Unión Deportiva Fuerteventura was a Spanish football team based in Fuerteventura, in the autonomous community of the Canary Islands. Founded in 2004 and dissolved in 2010, it played its last season (2009–10) in Tercera División, and held home games at Estadio Los Pozos, with a capacity of 2,000 spectators.

==History==
Club Deportivo Corralejo was founded in 1975. In 2004, as the Canary Islands team was playing in Segunda División B, it merged with Club Deportivo Fuerteventura (born in 1987) to create Unión Deportiva Fuerteventura.

The new club started also in level three, after taking Corralejo's berth, but was relegated immediately.
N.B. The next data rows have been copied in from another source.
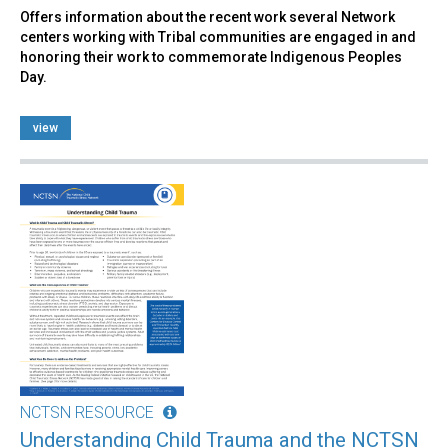
Offers information about the recent work several Network
centers working with Tribal communities are engaged in and
honoring their work to commemorate Indigenous Peoples
Day.
view
NCTSN RESOURCE
Understanding Child Trauma and the NCTSN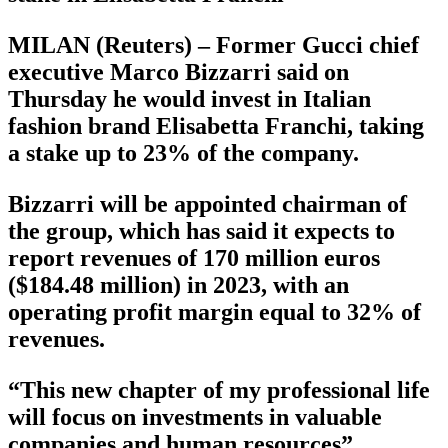
MILAN (Reuters) – Former Gucci chief
executive Marco Bizzarri said on
Thursday he would invest in Italian
fashion brand Elisabetta Franchi, taking
a stake up to 23% of the company.
Bizzarri will be appointed chairman of
the group, which has said it expects to
report revenues of 170 million euros
($184.48 million) in 2023, with an
operating profit margin equal to 32% of
revenues.
“This new chapter of my professional life
will focus on investments in valuable
companies and human resources”,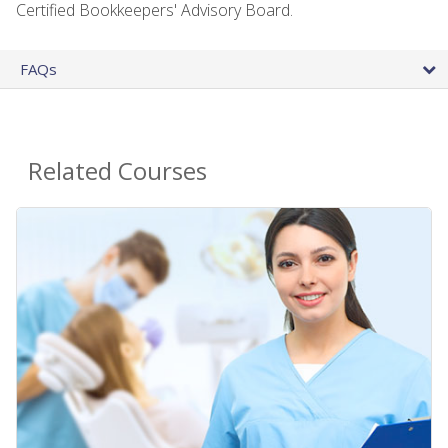
Certified Bookkeepers' Advisory Board.
FAQs
Related Courses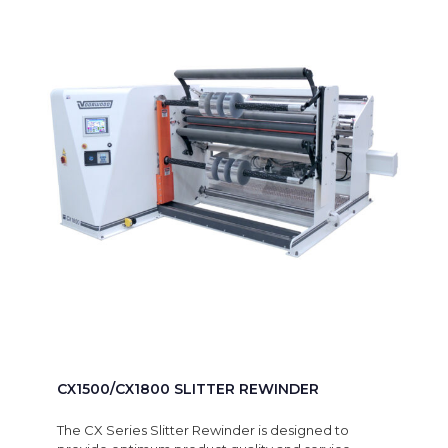
CX1500/CX1800 SLITTER REWINDER
The CX Series Slitter Rewinder is designed to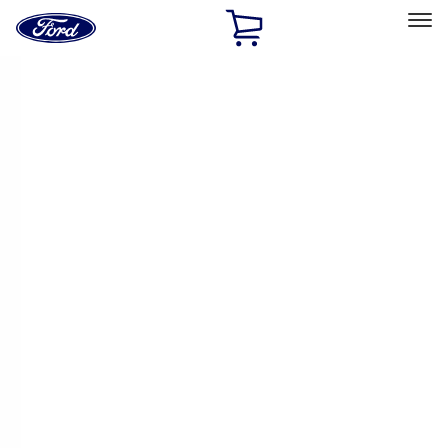
Ford
Home
Page
Skip To Content
Select Vehicle
Ford Rewards
Learn more
Home
Accessories
Interior
Comfort and Convenience
Filters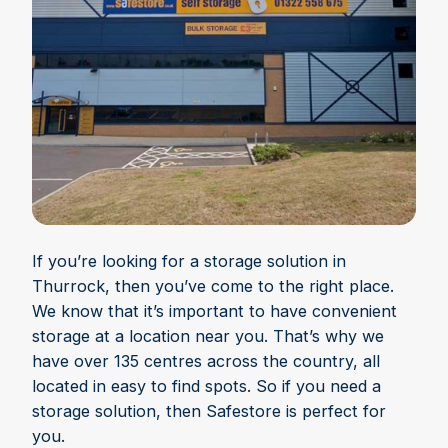
If you’re looking for a storage solution in
Thurrock, then you’ve come to the right place.
We know that it’s important to have convenient
storage at a location near you. That’s why we
have over 135 centres across the country, all
located in easy to find spots. So if you need a
storage solution, then Safestore is perfect for
you.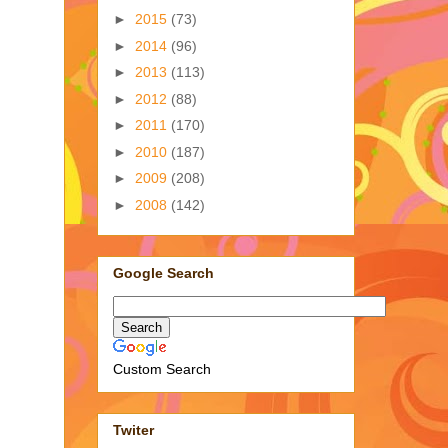
►
2015
(73)
►
2014
(96)
►
2013
(113)
►
2012
(88)
►
2011
(170)
►
2010
(187)
►
2009
(208)
►
2008
(142)
Google Search
Custom Search
Twiter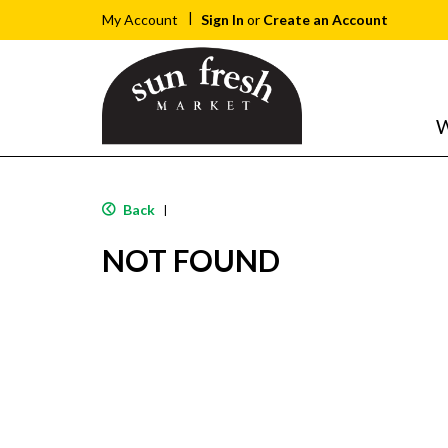
Sign In
or
Create an Account
My Account
W
Back
|
NOT FOUND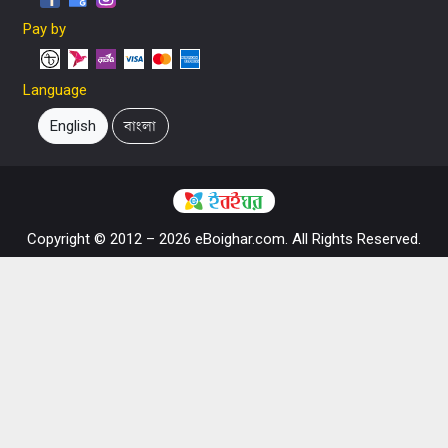
Pay by
Language
English
বাংলা
Copyright © 2012 – 2026 eBoighar.com. All Rights Reserved.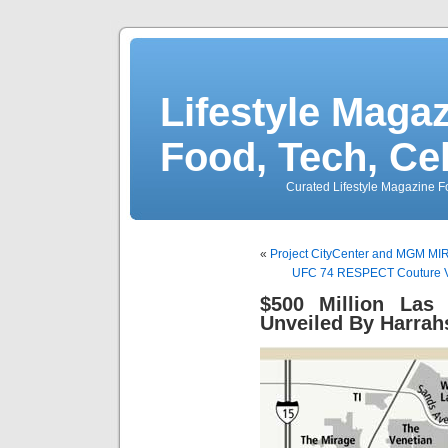
Lifestyle Magaz
Food, Tech, Ce
Curated Lifestyle Magazine Fo
«
Project CityCenter and MGM MIR
UFC 74 RESPECT Couture VS
$500 Million Las
Unveiled By Harra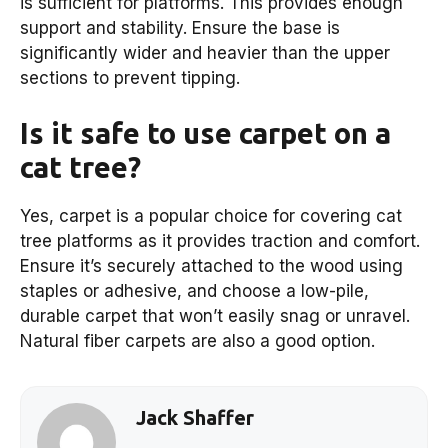
is sufficient for platforms. This provides enough
support and stability. Ensure the base is
significantly wider and heavier than the upper
sections to prevent tipping.
Is it safe to use carpet on a
cat tree?
Yes, carpet is a popular choice for covering cat
tree platforms as it provides traction and comfort.
Ensure it’s securely attached to the wood using
staples or adhesive, and choose a low-pile,
durable carpet that won’t easily snag or unravel.
Natural fiber carpets are also a good option.
Jack Shaffer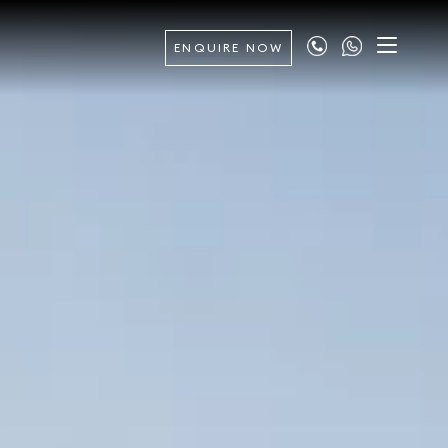
ENQUIRE NOW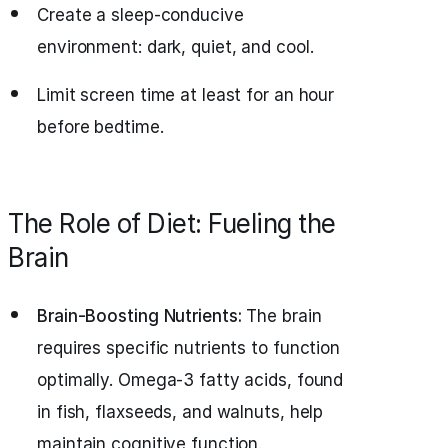
Create a sleep-conducive
environment: dark, quiet, and cool.
Limit screen time at least for an hour
before bedtime.
The Role of Diet: Fueling the
Brain
Brain-Boosting Nutrients:
The brain
requires specific nutrients to function
optimally. Omega-3 fatty acids, found
in fish, flaxseeds, and walnuts, help
maintain cognitive function.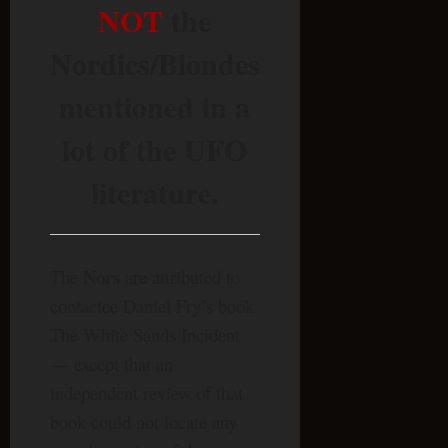
NOT
the
Nordics/Blondes
mentioned in a
lot of the UFO
literature.
Nors
The
are attributed to
contactee Daniel Fry’s book
The White Sands Incident
— except that an
independent review of that
book could not locate any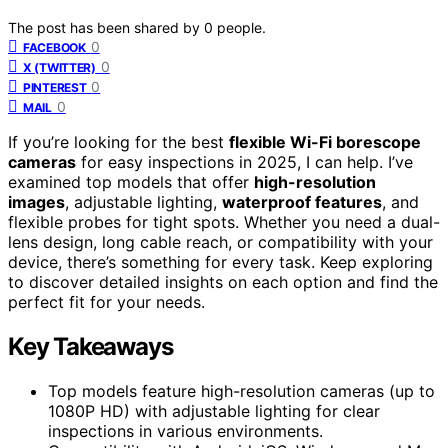
The post has been shared by
0
people.
0
FACEBOOK
0
X (TWITTER)
0
PINTEREST
0
MAIL
If you’re looking for the best
flexible Wi-Fi borescope
cameras
for easy inspections in 2025, I can help. I’ve
examined top models that offer
high-resolution
images
, adjustable lighting,
waterproof features
, and
flexible probes for tight spots. Whether you need a dual-
lens design, long cable reach, or compatibility with your
device, there’s something for every task. Keep exploring
to discover detailed insights on each option and find the
perfect fit for your needs.
Key Takeaways
Top models feature high-resolution cameras (up to
1080P HD) with adjustable lighting for clear
inspections in various environments.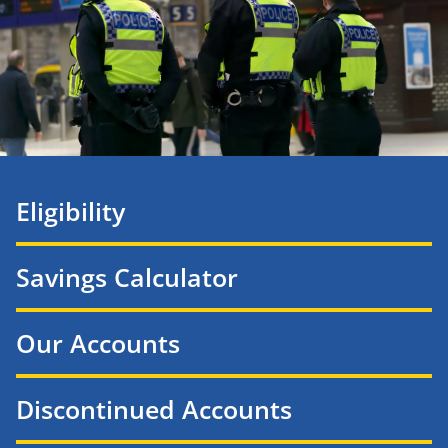
Eligibility
Savings Calculator
Our Accounts
Discontinued Accounts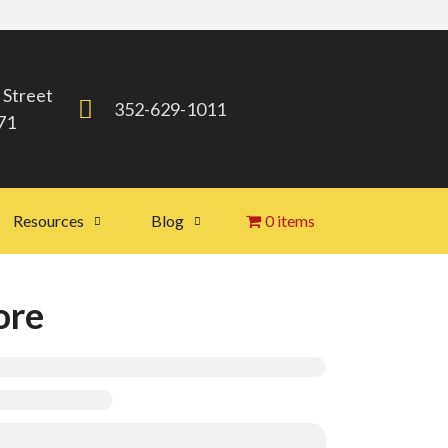
 Street
352-629-1011
71
Resources
Blog
0 items
ore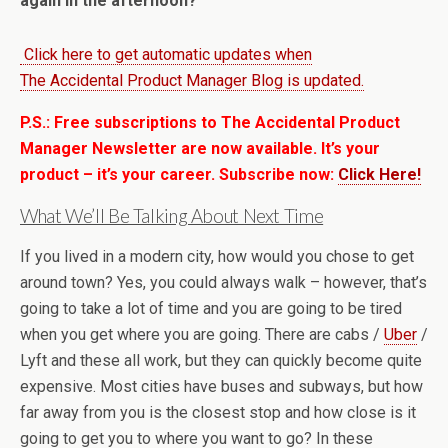
again in the afternoon?
Click here to get automatic updates when
The Accidental Product Manager Blog is updated.
P.S.: Free subscriptions to The Accidental Product
Manager Newsletter are now available. It’s your
product – it’s your career. Subscribe now:
Click Here!
What We’ll Be Talking About Next Time
If you lived in a modern city, how would you chose to get
around town? Yes, you could always walk – however, that’s
going to take a lot of time and you are going to be tired
when you get where you are going. There are cabs /
Uber
/
Lyft and these all work, but they can quickly become quite
expensive. Most cities have buses and subways, but how
far away from you is the closest stop and how close is it
going to get you to where you want to go? In these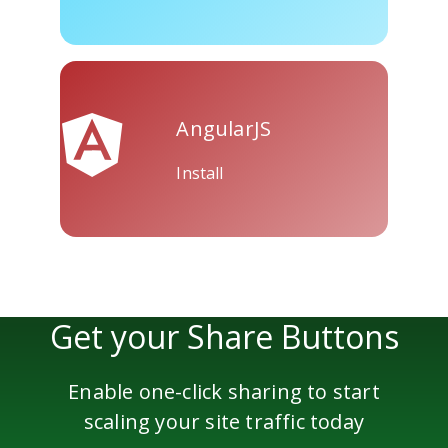
Skype
Telegram
Threema
AngularJS
Install
Yahoo
WordPress
Wechat
Mail
Get your Share Buttons
Enable one-click sharing to start
scaling your site traffic today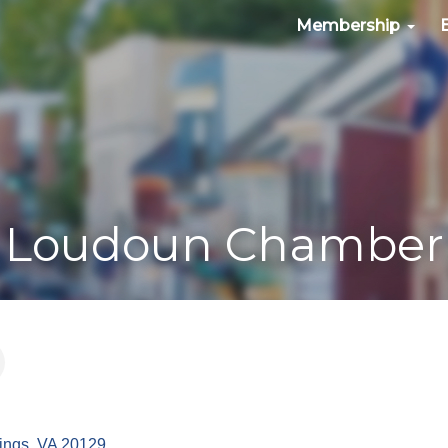
Membership
Loudoun Chamber
ings
VA
20129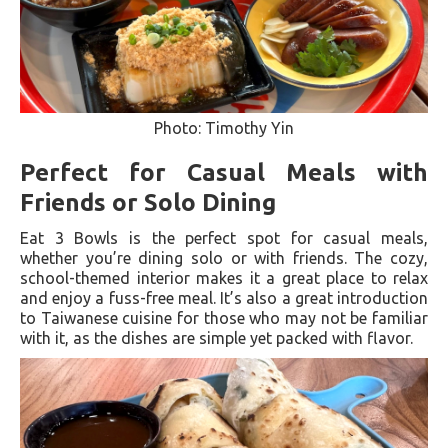
Photo: Timothy Yin
Perfect for Casual Meals with
Friends or Solo Dining
Eat 3 Bowls is the perfect spot for casual meals,
whether you’re dining solo or with friends. The cozy,
school-themed interior makes it a great place to relax
and enjoy a fuss-free meal. It’s also a great introduction
to Taiwanese cuisine for those who may not be familiar
with it, as the dishes are simple yet packed with flavor.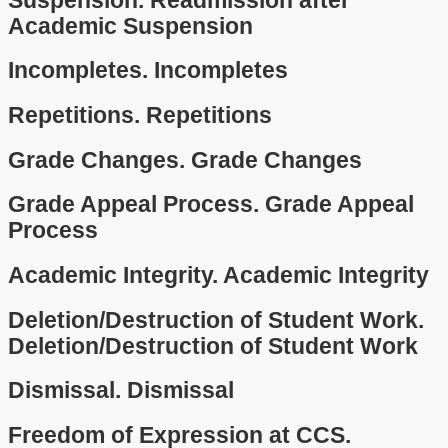
Suspension.
Readmission after
Academic Suspension
Incompletes.
Incompletes
Repetitions.
Repetitions
Grade Changes.
Grade Changes
Grade Appeal Process.
Grade Appeal
Process
Academic Integrity.
Academic Integrity
Deletion/Destruction of Student Work.
Deletion/Destruction of Student Work
Dismissal.
Dismissal
Freedom of Expression at CCS.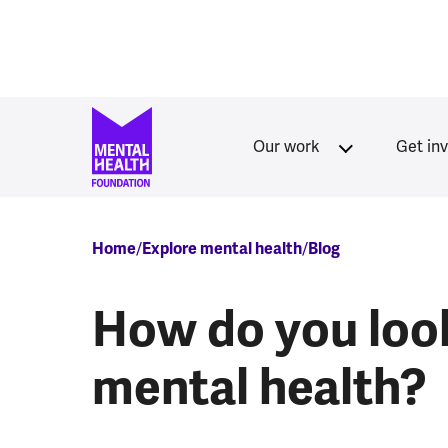
Skip to main content
Our work
Get in
Breadcrumb
Home
Explore mental health
Blog
How do you look
mental health?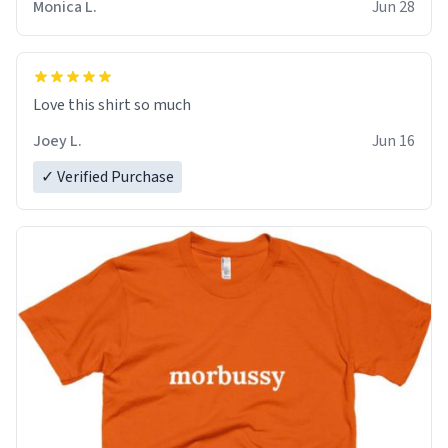
Monica L.
Jun 28
Love this shirt so much
Joey L.
Jun 16
✓ Verified Purchase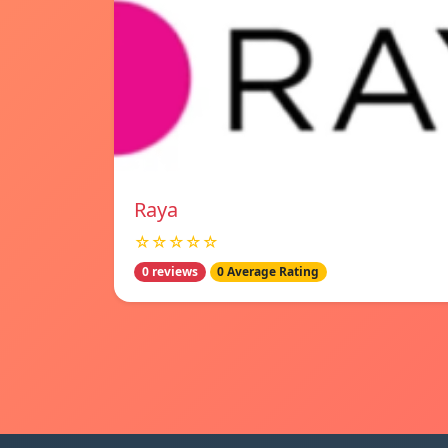
Raya
☆☆☆☆☆
0 reviews
0 Average Rating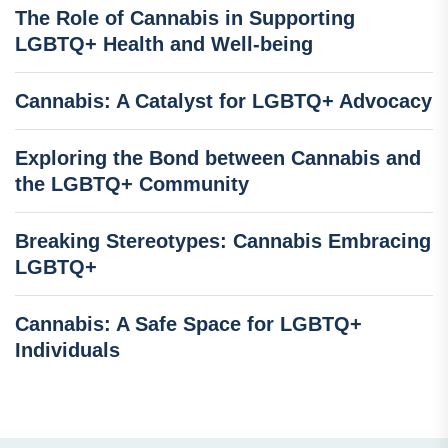
The Role of Cannabis in Supporting
LGBTQ+ Health and Well-being
Cannabis: A Catalyst for LGBTQ+ Advocacy
Exploring the Bond between Cannabis and
the LGBTQ+ Community
Breaking Stereotypes: Cannabis Embracing
LGBTQ+
Cannabis: A Safe Space for LGBTQ+
Individuals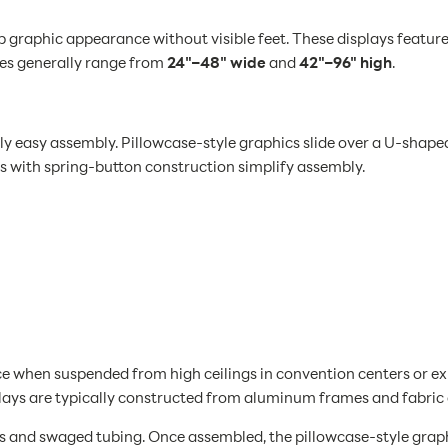
p graphic appearance without visible feet. These displays featur
zes generally range from
24"–48" wide
and
42"–96" high
.
 easy assembly. Pillowcase-style graphics slide over a U-shape
s with spring-button construction simplify assembly.
 when suspended from high ceilings in convention centers or exhi
splays are typically constructed from aluminum frames and fabric
 and swaged tubing. Once assembled, the pillowcase-style graphi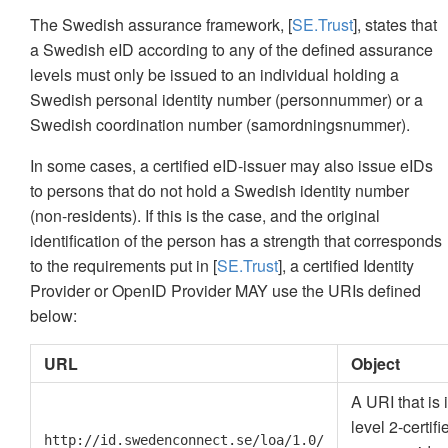
The Swedish assurance framework, [
SE.Trust
], states that
a Swedish eID according to any of the defined assurance
levels must only be issued to an individual holding a
Swedish personal identity number (personnummer) or a
Swedish coordination number (samordningsnummer).
In some cases, a certified eID-issuer may also issue eIDs
to persons that do not hold a Swedish identity number
(non-residents). If this is the case, and the original
identification of the person has a strength that corresponds
to the requirements put in [
SE.Trust
], a certified Identity
Provider or OpenID Provider MAY use the URIs defined
below:
URL
Object
A URI that is
level 2-certif
http://id.swedenconnect.se/loa/1.0/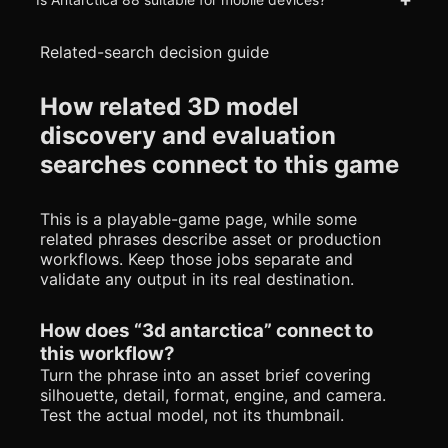
Related-search decision guide
How related 3D model
discovery and evaluation
searches connect to this game
This is a playable-game page, while some
related phrases describe asset or production
workflows. Keep those jobs separate and
validate any output in its real destination.
How does “3d antarctica” connect to
this workflow?
Turn the phrase into an asset brief covering
silhouette, detail, format, engine, and camera.
Test the actual model, not its thumbnail.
In 2007–08, again in the third category, Fuerteventura achieved its best-ever position as third, but lost in the promotion playoffs to Alicante CF (0–3 on aggregate).

In the following season, although the club finished above the relegation zone, it was nonetheless relegated for failing to pay its players, and folded soon after.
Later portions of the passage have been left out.